下河原 日々の暮らしから高齢者の本当の願いを感じ取ることが必要です。そのためには,最も近くでケアする介護職の果たす役割が大きそうです。
高山 ええ。私自身,治療方針を決める際,介護職の意見に助けられたことが何度かあります。足の慢性骨髄炎を患う90代女性がいました。MRSAが起炎菌であり,足を切断するしか完治する見込みはありませんでした。その方針に本人も家族も納得しており,準備を進めていました。
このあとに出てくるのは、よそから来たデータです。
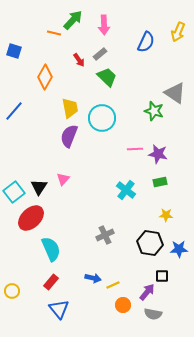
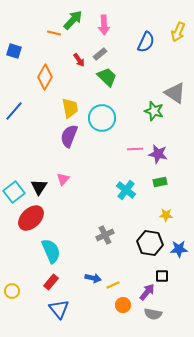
cyan semicircle: moved 2 px down
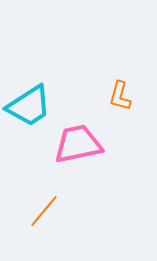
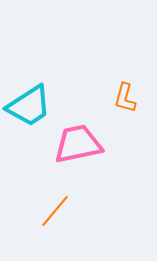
orange L-shape: moved 5 px right, 2 px down
orange line: moved 11 px right
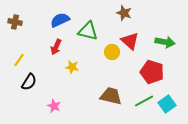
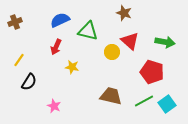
brown cross: rotated 32 degrees counterclockwise
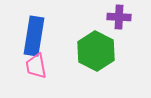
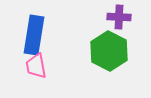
blue rectangle: moved 1 px up
green hexagon: moved 13 px right
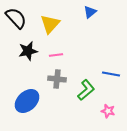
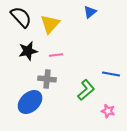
black semicircle: moved 5 px right, 1 px up
gray cross: moved 10 px left
blue ellipse: moved 3 px right, 1 px down
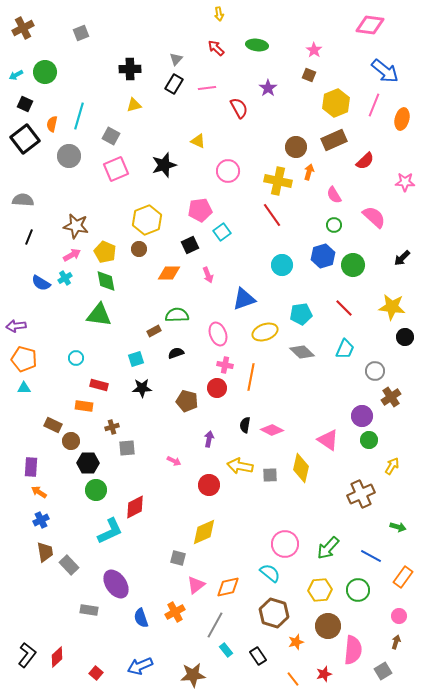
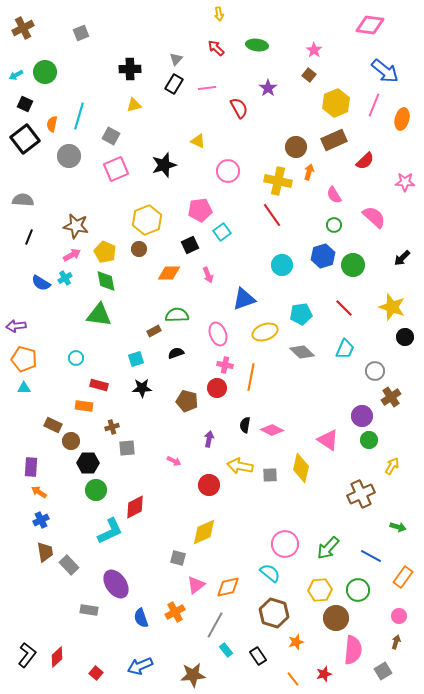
brown square at (309, 75): rotated 16 degrees clockwise
yellow star at (392, 307): rotated 12 degrees clockwise
brown circle at (328, 626): moved 8 px right, 8 px up
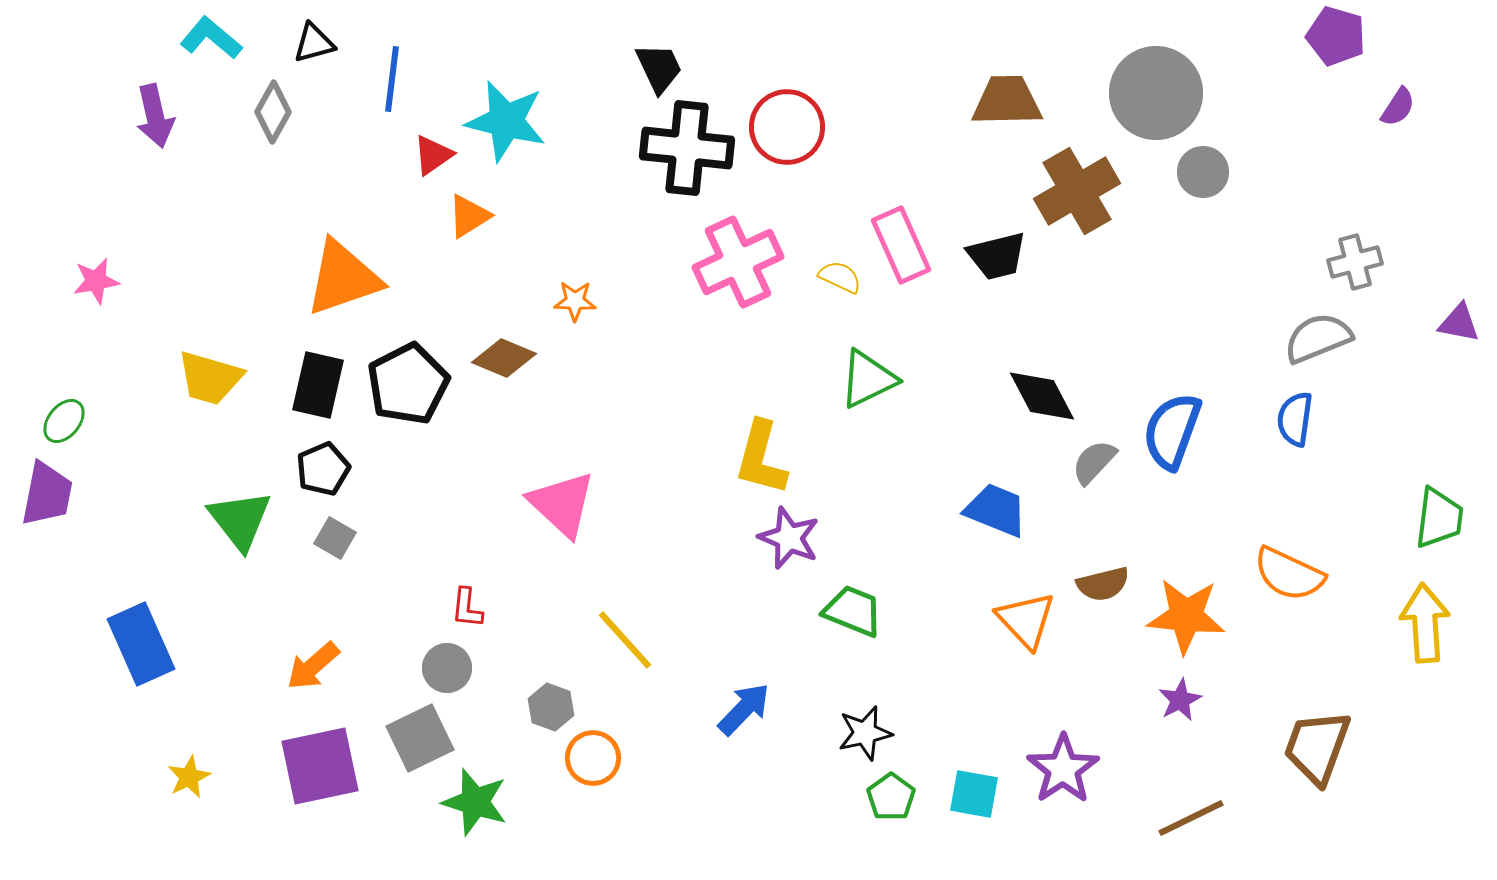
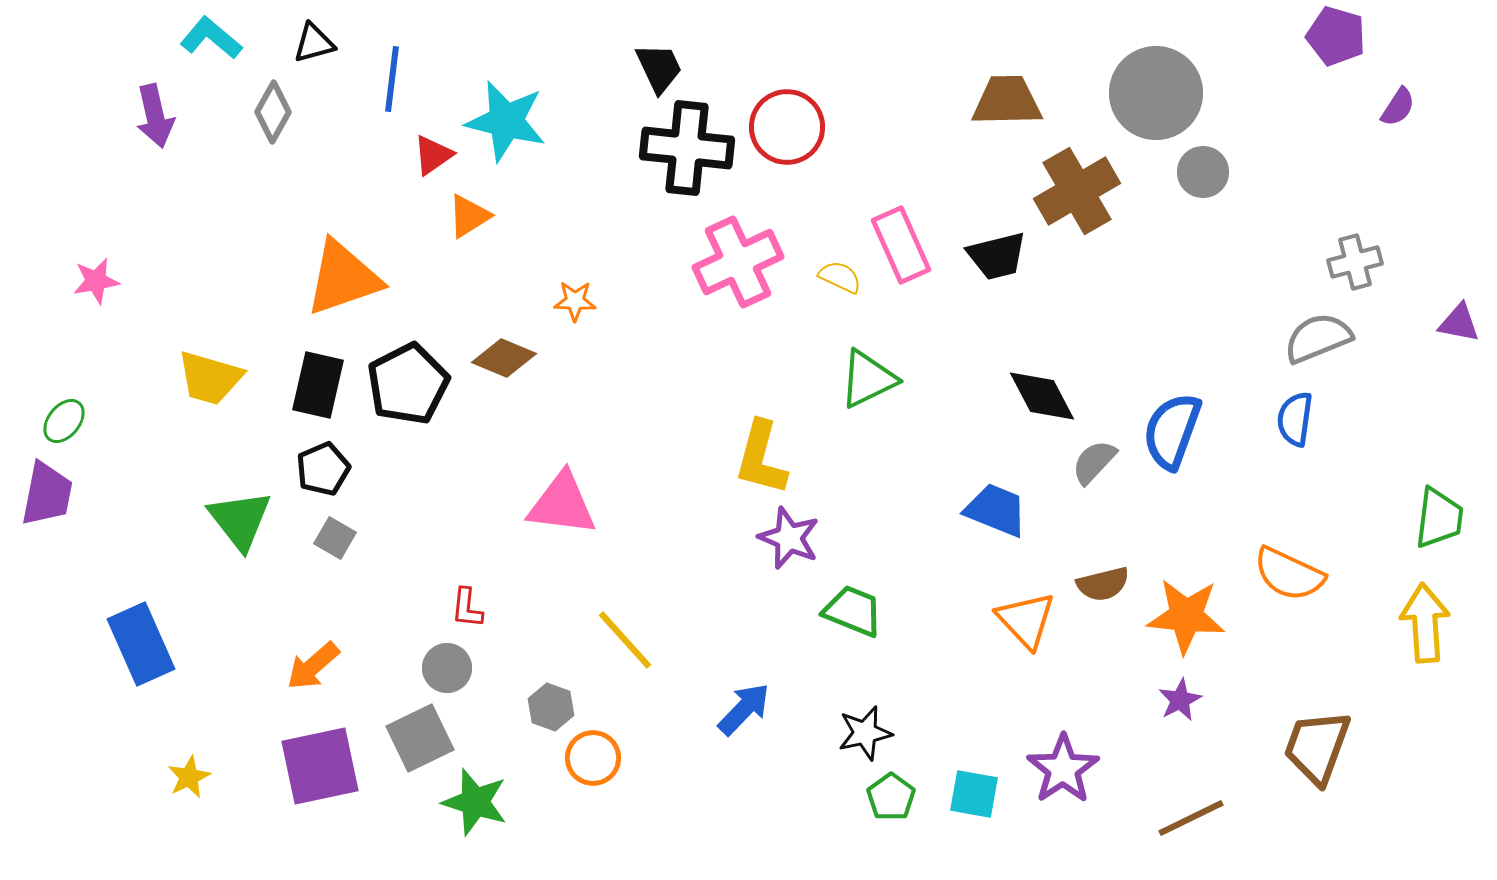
pink triangle at (562, 504): rotated 36 degrees counterclockwise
ある日,入所していた施設の介護福祉士さんが病院に来られて,本人と話をされました。そして帰りがけ,私に耳打ちしたんです。「あの方,本当は足を切るのに納得していませんよ」と。
下河原 ファインプレーですね。
高山 医師や看護師には言えなかった本当の気持ちを,一緒に暮らしてきた介護福祉士には打ち明けることができたんですね。結局,ご家族も交えて改めて相談し,切断しない方針として治療を継続しました。その後,完治はしませんでしたが,住み慣れた施設で長く暮らしていただけました。
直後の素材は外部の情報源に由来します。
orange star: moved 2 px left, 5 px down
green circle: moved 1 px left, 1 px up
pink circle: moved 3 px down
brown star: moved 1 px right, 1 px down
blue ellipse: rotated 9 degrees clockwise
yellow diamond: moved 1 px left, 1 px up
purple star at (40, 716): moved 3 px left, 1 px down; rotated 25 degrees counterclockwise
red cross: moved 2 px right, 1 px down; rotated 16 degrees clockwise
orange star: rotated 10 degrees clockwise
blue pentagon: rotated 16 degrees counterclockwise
下河原 高齢者は医療職の意見に合わせてしまうことがあります。日々の暮らしの中でポロッと出る本音や希望を介護職がすくい上げ,多職種で共有できるといいですね。
高山 急性疾患であれば,治すことを優先させれば良く,医学的な根拠に基づいたアプローチで誰しも納得します。しかし,慢性疾患や看取りへのプロセスについては,生活を支えてきた介護職にこそ本人の選択を支援する役割があるのでしょう。
*
下河原 介護職は医療職とは違い,介入によって生存期間を延ばすことは難しいかもしれません。しかし,残された日々に命を吹き込むことはできるはずです。生きる時間の長さではなく,どれだけ質の高い生活を実現できるか。それを目標にこれからも取り組んでいきたいと思います。
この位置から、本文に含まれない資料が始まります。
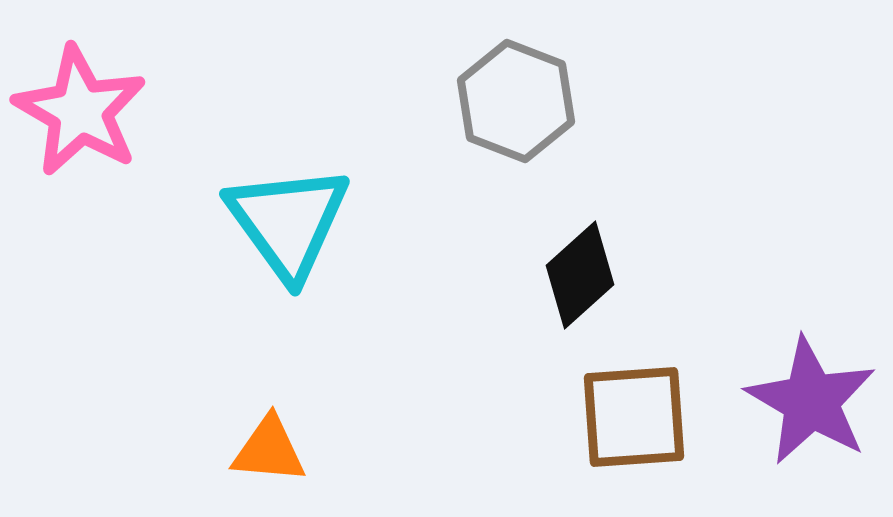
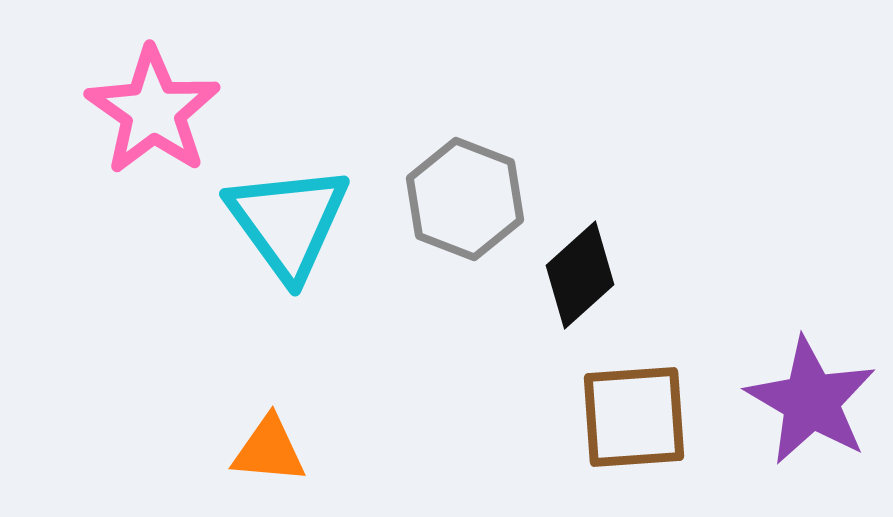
gray hexagon: moved 51 px left, 98 px down
pink star: moved 73 px right; rotated 5 degrees clockwise
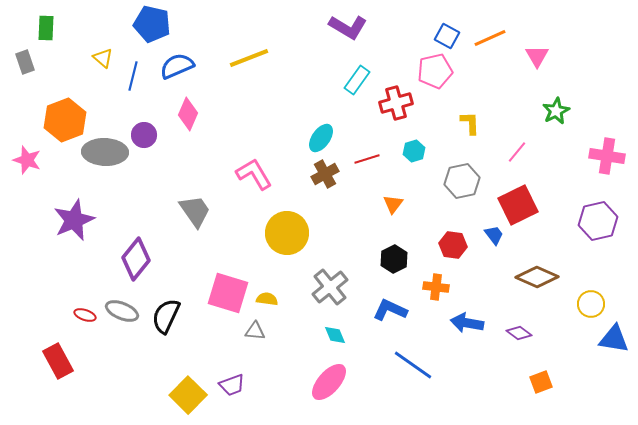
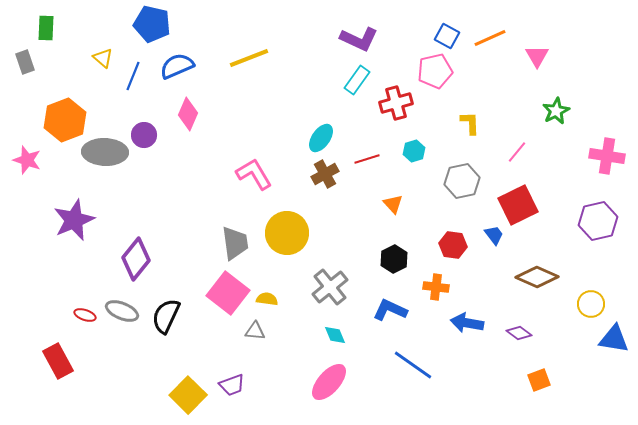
purple L-shape at (348, 27): moved 11 px right, 12 px down; rotated 6 degrees counterclockwise
blue line at (133, 76): rotated 8 degrees clockwise
orange triangle at (393, 204): rotated 20 degrees counterclockwise
gray trapezoid at (195, 211): moved 40 px right, 32 px down; rotated 27 degrees clockwise
pink square at (228, 293): rotated 21 degrees clockwise
orange square at (541, 382): moved 2 px left, 2 px up
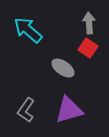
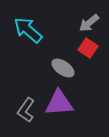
gray arrow: rotated 125 degrees counterclockwise
purple triangle: moved 10 px left, 7 px up; rotated 12 degrees clockwise
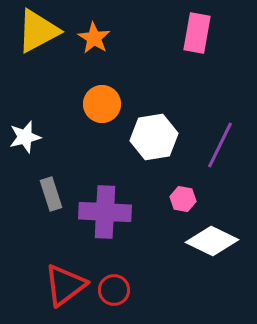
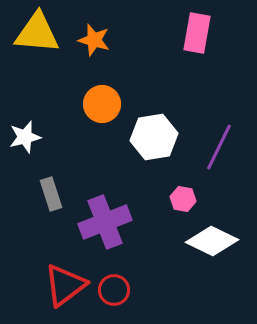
yellow triangle: moved 1 px left, 2 px down; rotated 33 degrees clockwise
orange star: moved 2 px down; rotated 16 degrees counterclockwise
purple line: moved 1 px left, 2 px down
purple cross: moved 10 px down; rotated 24 degrees counterclockwise
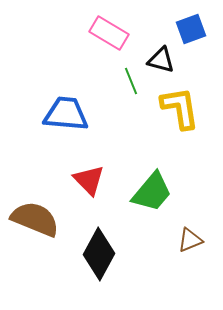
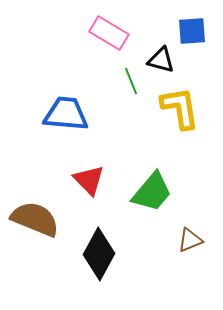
blue square: moved 1 px right, 2 px down; rotated 16 degrees clockwise
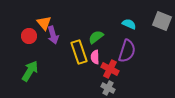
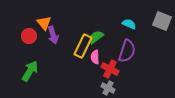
yellow rectangle: moved 4 px right, 6 px up; rotated 45 degrees clockwise
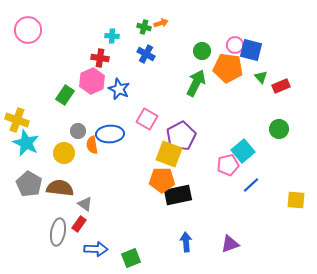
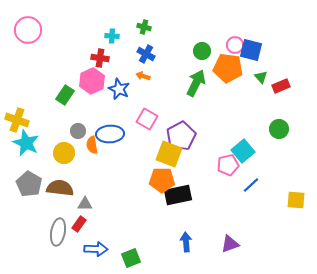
orange arrow at (161, 23): moved 18 px left, 53 px down; rotated 144 degrees counterclockwise
gray triangle at (85, 204): rotated 35 degrees counterclockwise
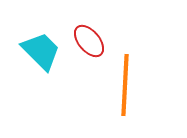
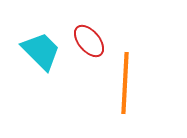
orange line: moved 2 px up
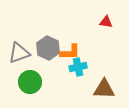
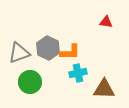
cyan cross: moved 6 px down
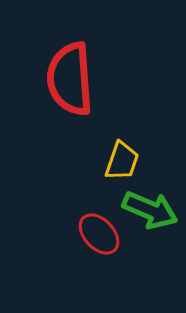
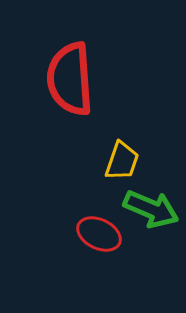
green arrow: moved 1 px right, 1 px up
red ellipse: rotated 21 degrees counterclockwise
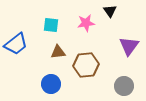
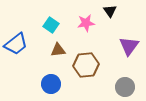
cyan square: rotated 28 degrees clockwise
brown triangle: moved 2 px up
gray circle: moved 1 px right, 1 px down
高山 病院で看取ることが当たり前の時代から,今,地域での看取りが広がりつつあります。とはいえ,家族だけで看取っていた昔の方法に戻るわけではありません。医療や介護の専門職の支えの中でどのように死を迎えるのか。これが,今の時代の私たちが取り組むべき新しい課題なのです。
(了)
参考文献
1)野村総研.高齢者向け住まいにおける認知症ケアや看取り,医療ニーズ等の重度化対応へのあり方に関する調査研究報告書.2017.
たかやま・よしひろ氏
1995年東大医学部保健学科卒後,フリーライターとして世界の貧困と紛争をテーマに取材。2002年山口大医学部医学科卒後,佐久総合病院総合診療科にて地域医療に従事。08年厚労省健康局結核感染症課。10年沖縄県立中部病院感染症内科,11年に地域ケア科を立ち上げ在宅緩和ケアに取り組む。14年厚労省医政局地域医療計画課,15年より現職。沖縄県地域包括ケアシステム推進会議部会長。『地域医療と暮らしのゆくえ』(医学書院)など著書多数。
しもがわら・ただみち氏
1992年より父親の経営する鉄鋼会社に勤務し,98年に渡米。カリフォルニア州のオレンジ・コースト・カレッジでスチールフレーミング工法を学び,帰国後2000年に株式会社シルバーウッドを設立。11年にサ高住「銀木犀」を開設。地域住民との交流や食へのこだわり,子どもたちも遊びに来る多世代型住まいづくりなど,高齢者住宅のイメージを革新している。16年には社会における認知症のイメージを変えるべく,VR認知症プロジェクトを開始。